Le sénateur américain Jim Risch, au Capitole, le 31 janvier 2022. Photo Chip Somodevilla/Getty Images/AFP
Deux élus américains ont interpelé le secrétaire d'État Anthony Blinken pour lui faire part de leurs préoccupations sur les accords énergétiques, conclus ou en cours d'élaboration, entre le Liban, la Syrie, la Jordanie et l'Égypte, qui doivent permettre d'approvisionner le pays du Cèdre en électricité. Ces élus, qui ont envoyé une lettre à M. Blinken, dénoncent notamment le fait que ces initiatives, parrainées par Washington, enfreignent la loi César, un texte entré en vigueur en 2020 et servant de cadre à Washington pour imposer des sanctions à toute personne et entité collaborant avec le régime syrien de Bachar el-Assad.

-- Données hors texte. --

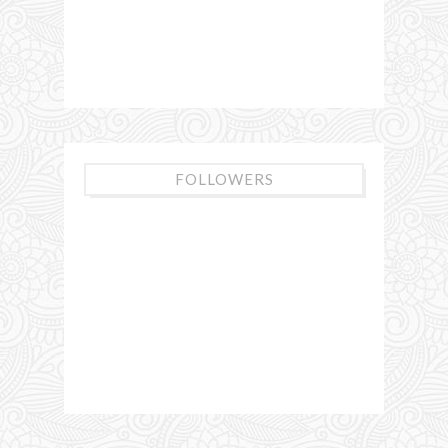
FOLLOWERS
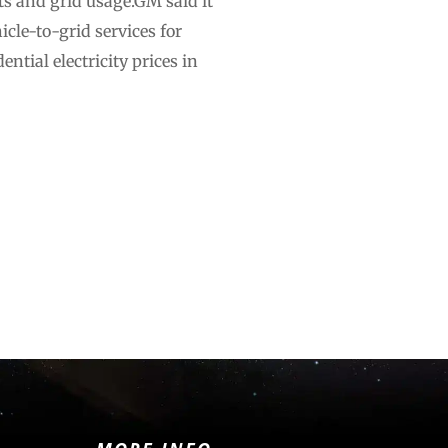
s and grid usage.GM said it
icle-to-grid services for
ntial electricity prices in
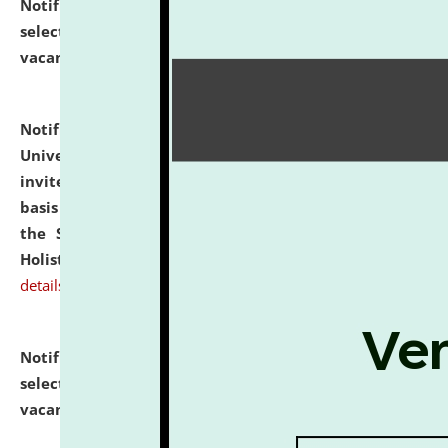
Notification dated: July 28, 2026,
List of Candidates
selected for admission to the U.G. Course against
vacant seats.
click here for details
Notification dated: July 28, 2026,
National Law
University and Judicial Academy (NLUJA), Assam
invites applications for engagement on a contractual
basis under the DPIIT-IPR Chair, established under
the Scheme for Pedagogy & Research in IPRs for
Holistic Education & Academia (SPRIHA).
click here for
details
Notification dated: July 24, 2026,
List of Candidates
selected for admission to the P.G. Course against
vacant seats.
click here for details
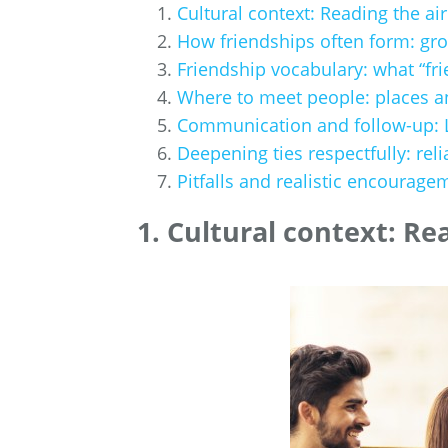
Cultural context: Reading the air
How friendships often form: gro
Friendship vocabulary: what “fri
Where to meet people: places a
Communication and follow-up: LI
Deepening ties respectfully: reli
Pitfalls and realistic encourage
1. Cultural context: Re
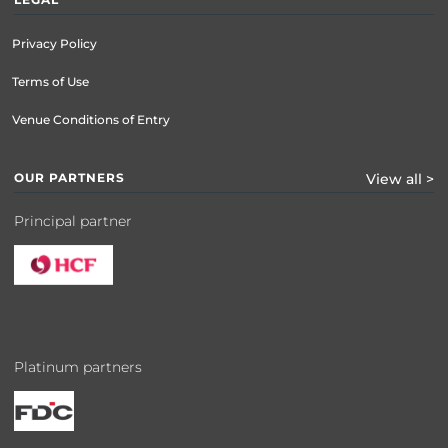
Privacy Policy
Terms of Use
Venue Conditions of Entry
OUR PARTNERS
View all >
Principal partner
Platinum partners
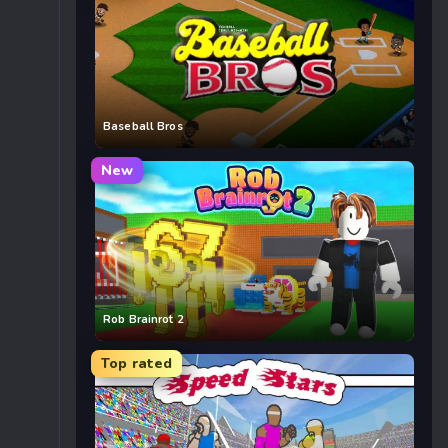
Baseball Bros
New
Rob Brainrot 2
Top rated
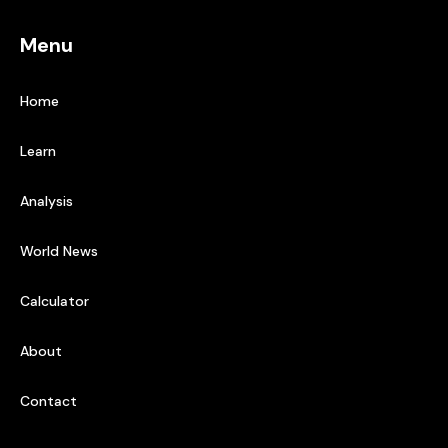
Menu
Home
Learn
Analysis
World News
Calculator
About
Contact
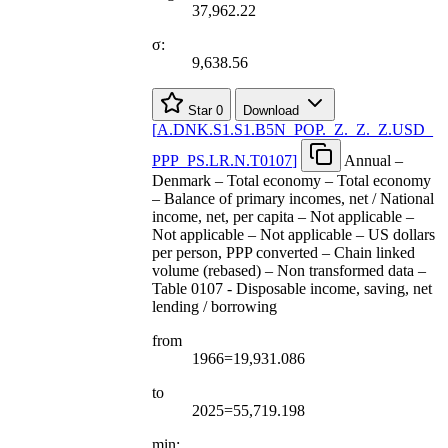
37,962.22
σ:
9,638.56
Star
0
Download
[
A.DNK.S1.S1.B5N
_
POP.
_
Z.
_
Z.
_
Z.USD
_
PPP
_
PS.LR.N.T0107
]
Annual –
Denmark – Total economy – Total economy
– Balance of primary incomes, net / National
income, net, per capita – Not applicable –
Not applicable – Not applicable – US dollars
per person, PPP converted – Chain linked
volume (rebased) – Non transformed data –
Table 0107 - Disposable income, saving, net
lending / borrowing
from
1966=19,931.086
to
2025=55,719.198
min:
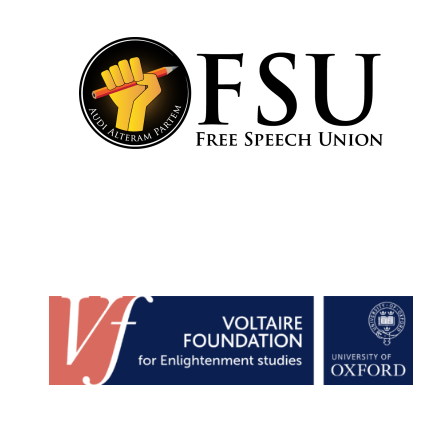
partner
Festival media
partner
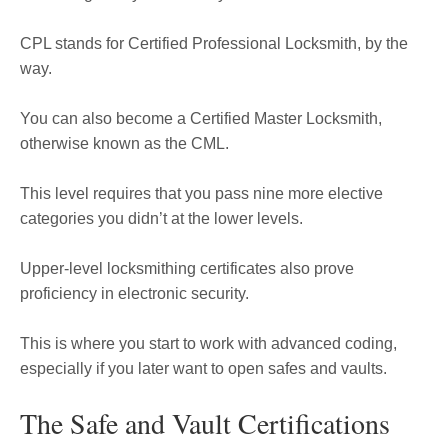
CPL stands for Certified Professional Locksmith, by the
way.
You can also become a Certified Master Locksmith,
otherwise known as the CML.
This level requires that you pass nine more elective
categories you didn’t at the lower levels.
Upper-level locksmithing certificates also prove
proficiency in electronic security.
This is where you start to work with advanced coding,
especially if you later want to open safes and vaults.
The Safe and Vault Certifications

Après des mois de discussion, Beyrouth a signé il y a tout juste une semaine un contrat avec Amman et Damas qui prévoit l'importation de courant électrique en provenance de Jordanie via la Syrie, avec l'approbation de l'ambassadrice américaine au Liban, Dorothy Shea. Cet accord concrétise un des deux axes des projets énergétiques proposés par l'administration américaine, le second visant à importer du gaz égyptien, via également le territoire syrien.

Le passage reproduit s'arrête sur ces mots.